January – the time for resolutions; for change; for breaking new ground – whether it’s giving up booze or giving up the job that’s not giving you the fulfilment you crave. If the festive season has been one of reflection for you, a period of assessing what’s important and whether you’re getting what you want out of your chosen position, January is the time to start afresh.

Indeed, January is heralded as the most popular month to change jobs, with around one in five doing so at this time of the year. Why? Going back to work in a job you don’t like after a joyful Christmas break and all the turkey trimmings – albeit with a side helping of arguments over Charades – is compounded by the dreary days of January. There’s a reason we call them the ‘January Blues’.

It could be that you haven’t found the right level of job satisfaction, or your decision to move could be based purely on the facts and figures – salary, perks, benefits, etc. We all have different motivations and there is no one-size-fits-all approach to finding that ‘dream job’ but ironing out exactly what you want from a new job is the best place to start.

The good news is that there is now a myriad of resources available to help anyone in their job search. From a simple search on Google to more refined online job boards and other job search engine sites such as Reed and Indeed, applying for many jobs can be as simple as clicking a button. Much of the work can be done from your smartphone.

If you have identified a particular company (or companies) that you are interested in working for, many advertise open positions on their ‘careers’ website pages, and a multitude of networking sites like LinkedIn also carrying advanced job search capabilities. If your chosen career is a little more specialised or niche, there will invariably be a recruitment agency that is dedicated to filling positions in that space.

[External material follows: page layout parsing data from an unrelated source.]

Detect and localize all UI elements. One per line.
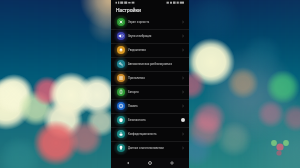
button[interactable]: Автоматическая разблокировка и подписка — [111, 57, 189, 71]
button[interactable]: Уведомления — [111, 43, 189, 57]
staticText: Батарея — [128, 90, 139, 94]
staticText: Память — [128, 104, 138, 108]
button[interactable]: Приложения — [111, 71, 189, 85]
staticText: Экран и яркость — [128, 20, 150, 24]
staticText: Автоматическая разблокировка и подписка — [128, 62, 185, 66]
button[interactable]: Звуки и вибрация — [111, 29, 189, 43]
staticText: Уведомления — [128, 48, 146, 52]
staticText: Данные о местоположении — [128, 146, 164, 150]
staticText: Приложения — [128, 76, 145, 80]
button[interactable]: Память — [111, 99, 189, 113]
staticText: Звуки и вибрация — [128, 34, 152, 38]
button[interactable]: Экран и яркость — [111, 15, 189, 29]
button[interactable]: Конфиденциальность — [111, 127, 189, 141]
button[interactable]: Данные о местоположении — [111, 141, 189, 155]
staticText: Настройки — [116, 7, 142, 14]
staticText: Безопасность — [128, 118, 146, 122]
button[interactable]: Recent apps — [167, 158, 177, 168]
button[interactable]: Home — [145, 158, 155, 168]
button[interactable]: Батарея — [111, 85, 189, 99]
button[interactable]: Back — [123, 158, 133, 168]
button[interactable]: Безопасность — [111, 113, 189, 127]
staticText: Конфиденциальность — [128, 132, 157, 136]
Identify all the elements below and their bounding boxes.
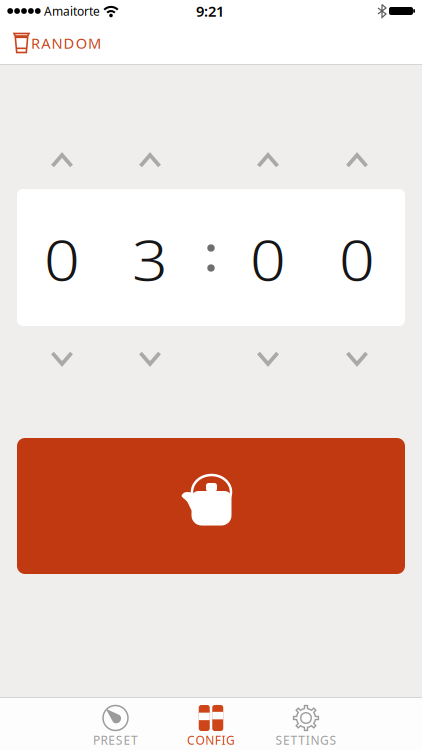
staticText: S: [330, 732, 337, 748]
button[interactable]: Increase: [134, 149, 166, 172]
staticText: E: [108, 732, 115, 748]
staticText: E: [283, 732, 290, 748]
staticText: I: [221, 732, 225, 748]
staticText: M: [88, 33, 101, 53]
staticText: R: [31, 33, 40, 53]
staticText: A: [41, 33, 50, 53]
staticText: O: [196, 732, 205, 748]
staticText: N: [205, 732, 214, 748]
button[interactable]: Decrease: [46, 347, 78, 370]
staticText: S: [116, 732, 123, 748]
staticText: I: [306, 732, 310, 748]
staticText: T: [291, 732, 298, 748]
staticText: N: [51, 33, 62, 53]
staticText: D: [64, 33, 75, 53]
staticText: G: [226, 732, 235, 748]
staticText: T: [131, 732, 138, 748]
staticText: S: [275, 732, 282, 748]
staticText: F: [215, 732, 221, 748]
staticText: C: [187, 732, 195, 748]
staticText: 0: [341, 222, 373, 296]
staticText: 3: [134, 222, 166, 296]
staticText: 0: [252, 222, 284, 296]
staticText: P: [93, 732, 100, 748]
staticText: O: [76, 33, 87, 53]
staticText: E: [123, 732, 130, 748]
staticText: 9:21: [196, 1, 224, 21]
button[interactable]: S: [261, 699, 351, 750]
button[interactable]: P: [70, 699, 160, 750]
button[interactable]: Start timer: [17, 438, 405, 574]
button[interactable]: Decrease: [134, 347, 166, 370]
staticText: R: [101, 732, 108, 748]
button[interactable]: Decrease: [252, 347, 284, 370]
button[interactable]: Decrease: [342, 347, 372, 370]
staticText: Amaitorte: [44, 3, 100, 19]
button[interactable]: Increase: [252, 149, 284, 172]
button[interactable]: Increase: [46, 149, 78, 172]
button[interactable]: R: [13, 28, 109, 58]
staticText: G: [320, 732, 329, 748]
staticText: 0: [46, 222, 78, 296]
staticText: N: [310, 732, 319, 748]
button[interactable]: Increase: [342, 149, 372, 172]
button[interactable]: C: [166, 699, 256, 750]
staticText: T: [298, 732, 305, 748]
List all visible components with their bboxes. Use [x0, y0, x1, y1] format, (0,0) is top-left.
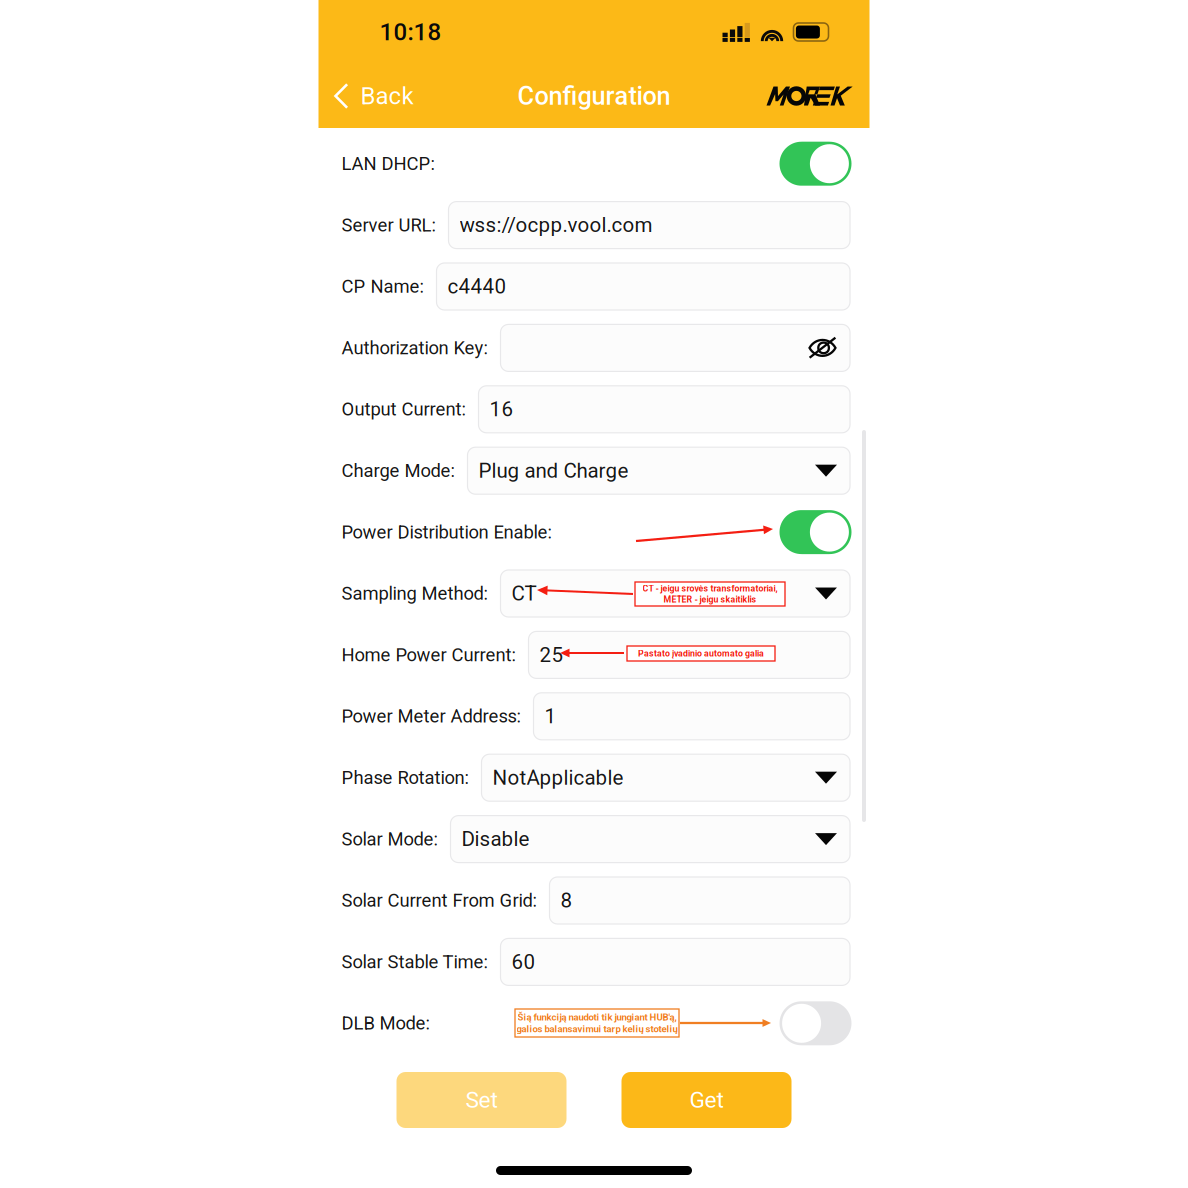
button[interactable]: c4440	[436, 263, 850, 310]
staticText: Plug and Charge	[478, 459, 628, 483]
staticText: Pastato įvadinio automato galia	[638, 648, 764, 659]
staticText: Solar Stable Time:	[342, 951, 488, 973]
staticText: LAN DHCP:	[342, 153, 434, 174]
staticText: Power Distribution Enable:	[342, 521, 552, 543]
staticText: Set	[466, 1087, 498, 1113]
staticText: 10:18	[380, 18, 442, 46]
staticText: Home Power Current:	[342, 644, 516, 666]
staticText: 60	[512, 950, 536, 974]
staticText: Get	[690, 1087, 724, 1113]
staticText: Authorization Key:	[342, 337, 488, 359]
button[interactable]: 16	[478, 386, 850, 433]
button[interactable]: Back	[318, 67, 426, 125]
button[interactable]: Set	[396, 1072, 566, 1128]
staticText: Configuration	[518, 81, 670, 111]
staticText: 25	[540, 643, 564, 667]
staticText: Back	[360, 82, 414, 110]
button[interactable]: Plug and Charge	[468, 447, 850, 494]
staticText: METER - jeigu skaitiklis	[664, 594, 756, 604]
staticText: Output Current:	[342, 398, 466, 420]
button[interactable]: 1	[534, 693, 850, 740]
staticText: Charge Mode:	[342, 460, 454, 482]
button[interactable]: wss://ocpp.vool.com	[448, 202, 850, 249]
staticText: DLB Mode:	[342, 1012, 430, 1034]
staticText: Server URL:	[342, 214, 436, 236]
button[interactable]: Disable	[450, 816, 850, 863]
staticText: Solar Mode:	[342, 828, 438, 850]
staticText: galios balansavimui tarp kelių stotelių	[516, 1023, 678, 1034]
staticText: CP Name:	[342, 276, 424, 297]
staticText: Power Meter Address:	[342, 706, 520, 727]
staticText: wss://ocpp.vool.com	[460, 213, 652, 237]
staticText: 16	[490, 397, 514, 421]
button[interactable]: Show authorization key	[808, 337, 837, 359]
button[interactable]: DLB Mode: off	[780, 1001, 850, 1045]
staticText: Šią funkciją naudoti tik jungiant HUB'ą,	[518, 1012, 676, 1023]
button[interactable]: 25	[528, 631, 850, 678]
staticText: CT - jeigu srovės transformatoriai,	[642, 583, 778, 594]
staticText: c4440	[448, 274, 506, 299]
staticText: Solar Current From Grid:	[342, 890, 536, 911]
button[interactable]: CT	[500, 570, 850, 617]
staticText: Sampling Method:	[342, 583, 488, 604]
button[interactable]: Power Distribution Enable: on	[780, 510, 850, 554]
staticText: NotApplicable	[492, 766, 624, 790]
staticText: Disable	[462, 827, 530, 851]
button[interactable]: 8	[550, 877, 850, 924]
button[interactable]: LAN DHCP: on	[780, 142, 850, 186]
button[interactable]: 60	[500, 938, 850, 985]
button[interactable]	[500, 324, 850, 371]
button[interactable]: NotApplicable	[482, 754, 850, 801]
staticText: Phase Rotation:	[342, 767, 468, 788]
staticText: 8	[560, 888, 572, 913]
staticText: CT	[512, 582, 536, 606]
staticText: 1	[544, 704, 556, 728]
button[interactable]: Get	[622, 1072, 792, 1128]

So do your research and don’t be afraid to pick up the phone to speak to a recruitment expert in your chosen field – they will have sight of the top positions that are out there in the market and will help guide you through the interview process. The great thing about enlisting the help of a recruitment consultant is that it won’t cost you anything; they take commission from the employer, and never the candidates, if they’re successful in making a placement.

To stand out from the crowd, make sure that you take the time to amend your CV for each application and write targeted covering letters that highlight the experience that makes you suitable for each role. If there’s one thing that hiring managers hate, it’s ‘generic’ applications to roles, so pinpoint the triumphs of your career that are relevant. And this isn’t the time to be modest; you need to shout about your accomplishments and how they have benefitted the companies you have worked for in the past. If you can provide an employer with tangible examples of how you could help their organisation, you will put yourself forward as an exceptional candidate.

Lastly, fail to prepare and you should be prepared to fail; the interview process is where you get to shine and research into the company you’re applying to is crucial. Interviewers want to speak to candidates who are engaged with their organisation, can list the company’s values, have delved into its back catalogue of blog articles and can rattle off the senior leadership team and their successes. Read up on trends in the sector, come armed with recent news stories on developments across the industry and demonstrate your passion for the area , backed up by insights from your own expertise. Questions – your questions – are also a key clincher in any interview and these can very deliberately strategic in helping convince the interviewer that you are the right person for the job. For example, ‘What would be expected of me in this position?’ sets it in the mind of the interviewer that you would succeed in the role, while, ‘Do you have any immediate concerns about employing me?’ allows you to instantly allay anything that arises.

On the flipside, avoid asking about the salary and benefits too early in the process. Negotiation can wait until they’ve fallen in love with you!